How Sustainable Is AI?

How sustainable is AI and what impacts does it have?

Artificial intelligence (AI) is one of the most powerful technologies of our time. From language translation and self-driving cars to climate modelling and medical diagnostics, its reach is transformative. But while AI may revolutionise how we live and work, it also raises a critical question: How sustainable is AI?

In this article, we explore the hidden environmental costs of AI, focusing on its energy consumption, carbon footprint, and how it can become a force for sustainability — or harm.


The Energy Behind the Magic

AI systems, particularly those that involve machine learning and deep learning, require immense amounts of computing power. These models are trained using specialised hardware, such as GPUs and TPUs, which consume large amounts of electricity.

One of the most infamous examples: training GPT-3, the language model behind ChatGPT, is estimated to have required the equivalent of several hundred megawatt-hours of energy — enough to power dozens of homes for a year.

Now consider that these models are being:

  • Retrained regularly
  • Fine-tuned for different tasks
  • Deployed globally by thousands of companies

Suddenly, the carbon footprint of AI becomes a serious concern.


Where Does AI Live? Data Centres

AI workloads are run in massive data centres, which house thousands of servers operating 24/7. These data centres:

  • Require constant cooling to prevent overheating
  • Consume vast energy resources
  • Often rely on non-renewable electricity sources

According to the International Energy Agency, data centres now account for about 1-1.5% of global electricity demand, and this figure is climbing fast.

⚡️ Quick Fact: A single data centre can consume as much energy as a small town.


Cloud vs On-Premises: Does It Matter?

Big cloud providers like Google Cloud, Microsoft Azure, and Amazon Web Services (AWS) claim to use more renewable energy than traditional on-site solutions. Some operate with carbon offsets, or invest in wind and solar farms.

But even with these efforts, AI’s energy footprint remains significant — particularly for training large-scale models, which require days or weeks of uninterrupted power.


how sustainable is AI? the chips that it uses are produced at a significant environmental cost

The Hidden Cost: E-Waste and Rare Materials

AI’s hardware requirements depend on:

  • Graphics processing units (GPUs)
  • Custom AI chips
  • Cooling and networking infrastructure

These technologies rely on rare earth elements like cobalt, lithium, and neodymium — the extraction and refinement of which can be:

  • Environmentally destructive
  • Energy-intensive
  • Ethically questionable (e.g., child labour in mining)

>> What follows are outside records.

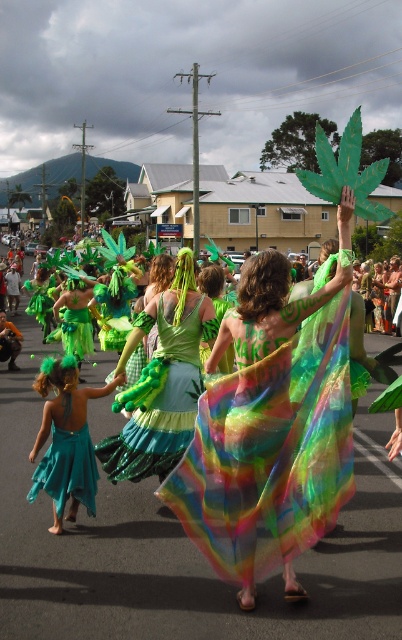 Question: Does rainbow tulle dress at center appear on the left side of teal satin skirt at lower left?

Choices:
 (A) no
 (B) yes

Answer: (A)

Question: Does rainbow tulle dress at center lie in front of teal satin skirt at lower left?

Choices:
 (A) yes
 (B) no

Answer: (A)

Question: Which object is positioned closest to the rainbow tulle dress at center?

Choices:
 (A) rainbow sheer fabric at center
 (B) green satin dress at center
 (C) teal satin skirt at lower left

Answer: (C)

Question: Where is rainbow sheer fabric at center located in relation to green satin dress at center in the image?

Choices:
 (A) right
 (B) left

Answer: (A)

Question: Based on their relative distances, which object is nearer to the teal satin skirt at lower left?

Choices:
 (A) green satin dress at center
 (B) teal chiffon dress at lower left
 (C) rainbow tulle dress at center
 (D) rainbow sheer fabric at center

Answer: (B)

Question: Which of these objects is positioned closest to the rainbow tulle dress at center?

Choices:
 (A) teal satin skirt at lower left
 (B) green satin dress at center

Answer: (A) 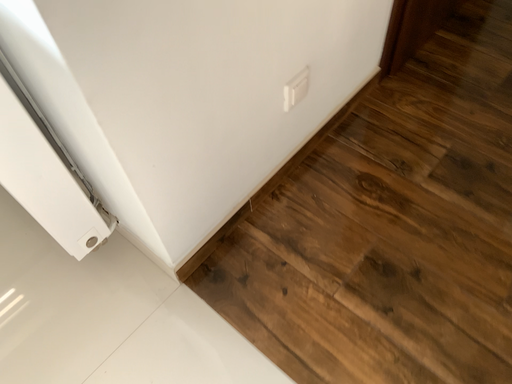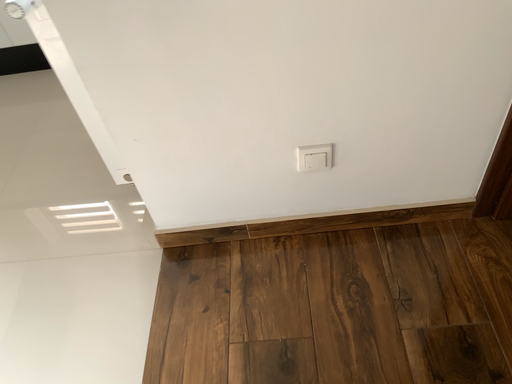 Question: How did the camera likely rotate when shooting the video?

Choices:
 (A) rotated downward
 (B) rotated upward

Answer: (B) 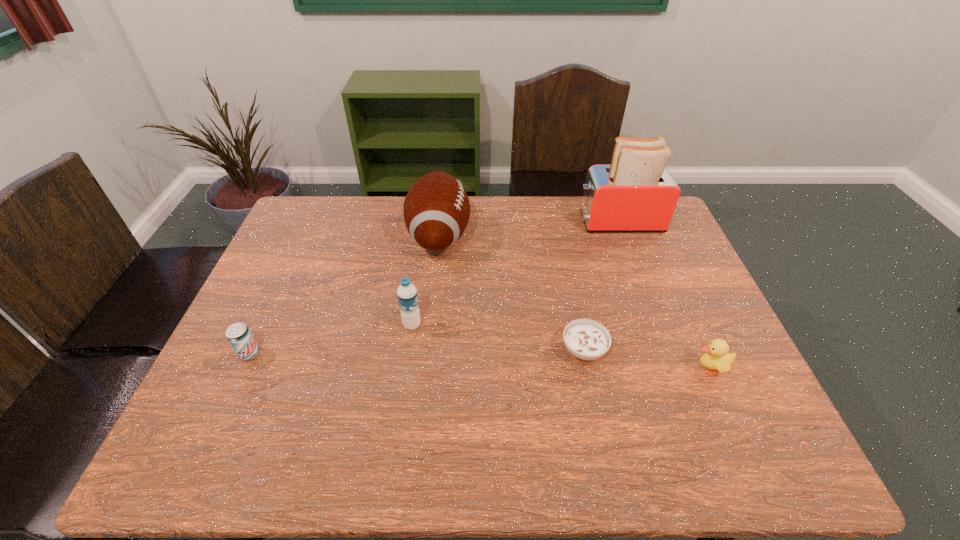 This screenshot has height=540, width=960. Identify the location of unoccupied area between the fourth object from left to right and the duckling. (647, 359).

Locate an element on the screen. blank region between the fourth object from left to right and the football is located at coordinates (512, 293).

What are the coordinates of `free space between the toaster and the football` in the screenshot? It's located at (529, 229).

In order to click on unoccupied area between the duckling and the football in this screenshot , I will do `click(574, 302)`.

Image resolution: width=960 pixels, height=540 pixels. I want to click on vacant space that is in between the third object from right to left and the duckling, so click(x=647, y=359).

Identify the location of empty space that is in between the beer can and the soup bowl. (417, 352).

The width and height of the screenshot is (960, 540). Identify the location of vacant region between the fourth object from left to right and the football. (512, 293).

At what (x,y) coordinates should I click in order to perform the action: click on vacant space that's between the tallest object and the beer can. Please return your answer as a coordinate pair (x, y). The height and width of the screenshot is (540, 960). Looking at the image, I should click on (434, 287).

Locate an element on the screen. Image resolution: width=960 pixels, height=540 pixels. the fourth closest object relative to the duckling is located at coordinates point(407,295).

Locate which object ranks second in proximity to the toaster. Please provide its 2D coordinates. Your answer should be formatted as a tuple, i.e. [(x, y)], where the tuple contains the x and y coordinates of a point satisfying the conditions above.

[(586, 339)] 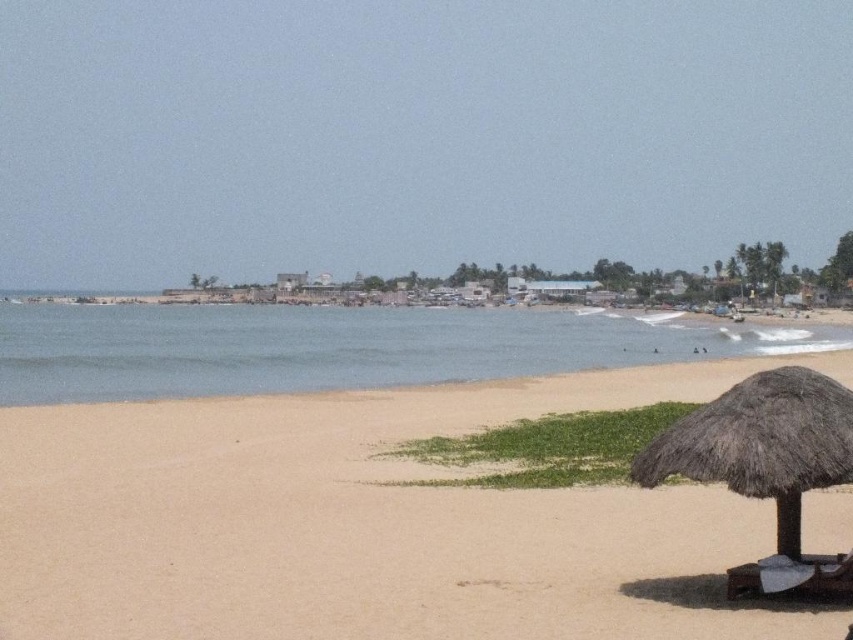 Based on the photo, between light brown sand at lower left and thatched straw umbrella at lower right, which one has less height?

light brown sand at lower left

Between light brown sand at lower left and thatched straw umbrella at lower right, which one is positioned lower?

Positioned lower is light brown sand at lower left.

Between point (90, 564) and point (645, 468), which one is positioned in front?

Point (645, 468) is in front.

Find the location of a particular element. light brown sand at lower left is located at coordinates (363, 522).

Is blue water at center smaller than thatched straw umbrella at lower right?

No.

Who is more forward, (291, 308) or (813, 426)?

Point (813, 426) is more forward.

Is point (360, 333) positioned after point (755, 477)?

That is True.

Where is `blue water at center`? blue water at center is located at coordinates (341, 346).

Between light brown sand at lower left and blue water at center, which one appears on the right side from the viewer's perspective?

Positioned to the right is light brown sand at lower left.

This screenshot has height=640, width=853. What do you see at coordinates (363, 522) in the screenshot?
I see `light brown sand at lower left` at bounding box center [363, 522].

Between point (96, 508) and point (177, 316), which one is positioned in front?

Point (96, 508)

Find the location of a particular element. The height and width of the screenshot is (640, 853). light brown sand at lower left is located at coordinates (363, 522). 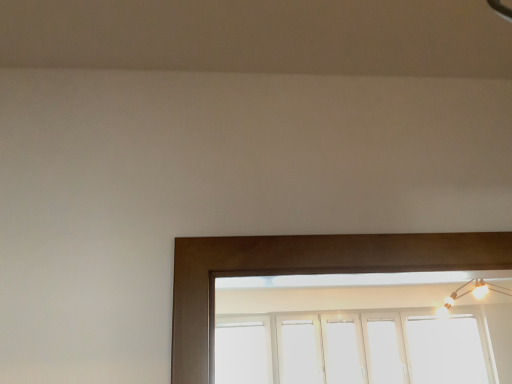 This screenshot has width=512, height=384. What are the coordinates of `white plastic window at center` in the screenshot? It's located at click(355, 349).

Describe the element at coordinates (355, 349) in the screenshot. Image resolution: width=512 pixels, height=384 pixels. I see `white plastic window at center` at that location.

In order to click on white plastic window at center in this screenshot , I will do pyautogui.click(x=355, y=349). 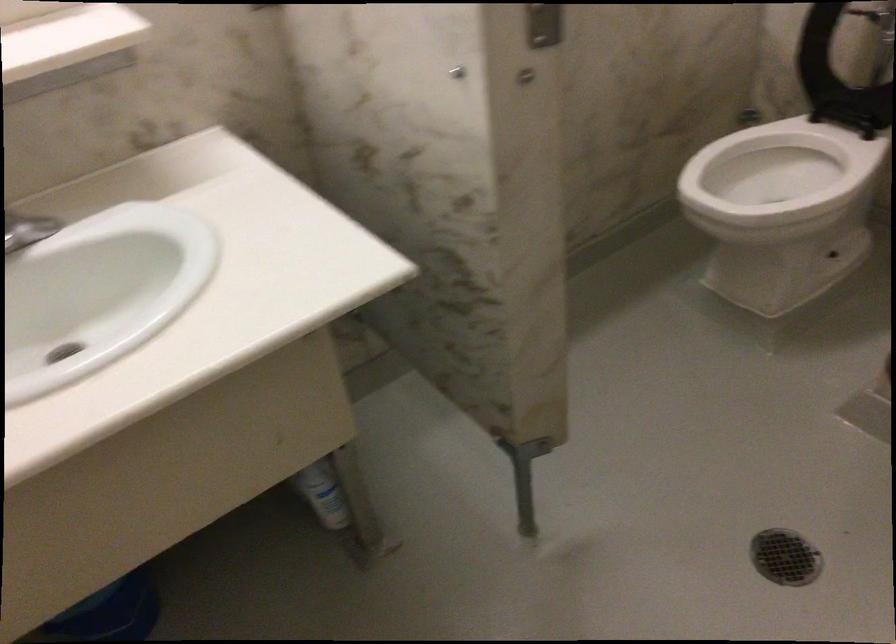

Upgrading hardware for better AI performance can also generate high volumes of electronic waste, much of which is not recycled properly.


AI for Sustainability: A Double-Edged Sword?

While AI contributes to environmental degradation, it also offers powerful tools for fighting climate change:

✅ Positive Applications:

  • Smart grids that reduce energy waste
  • Optimised logistics to lower emissions in transport
  • Precision agriculture that reduces water and pesticide use
  • Climate modelling to improve predictions and disaster response

If used responsibly, AI could help reduce emissions across nearly every sector.

❌ But There’s a Catch:

For AI to help the planet, it must be:

  • Designed with efficiency in mind
  • Run on renewable power
  • Used to solve real-world sustainability challenges

Otherwise, it becomes just another layer of complexity with no clear benefit to the climate.


Ethical AI = Sustainable AI

Sustainability isn’t only about energy. It’s also about the long-term viability and fairness of technology. Ethical considerations include:

  • Bias and discrimination in AI models
  • Data privacy and surveillance
  • Overreliance on automated systems

A sustainable AI system should:

  • Minimise harm to individuals and the environment
  • Operate transparently
  • Use data responsibly

These ethical pillars are often overlooked, but they are essential to long-term sustainability.


So… How Can We Make AI Greener?

Here are five ways developers, businesses, and consumers can make AI more sustainable:

  1. Use Efficient Models
    Choose smaller, more efficient models for tasks that don’t need large-scale systems.
  2. Run on Green Energy
    Host AI systems in data centres powered by renewables.
  3. Recycle Hardware Responsibly
    Extend the lifecycle of devices and recycle electronic waste properly.
  4. Use AI for Good
    Prioritise applications that help reduce emissions, waste, or resource use.
  5. Be Transparent About Carbon Costs
    Encourage companies to disclose the energy and carbon footprint of their AI models.

Final Thoughts

AI is a powerful tool, but it comes with a heavy environmental price tag — one that is often invisible to end users. From the electricity that powers training runs to the minerals used in hardware, the sustainability of AI depends on decisions made at every stage: design, deployment, and usage.

For AI to truly benefit people and the planet, its environmental and ethical impacts must be addressed head-on.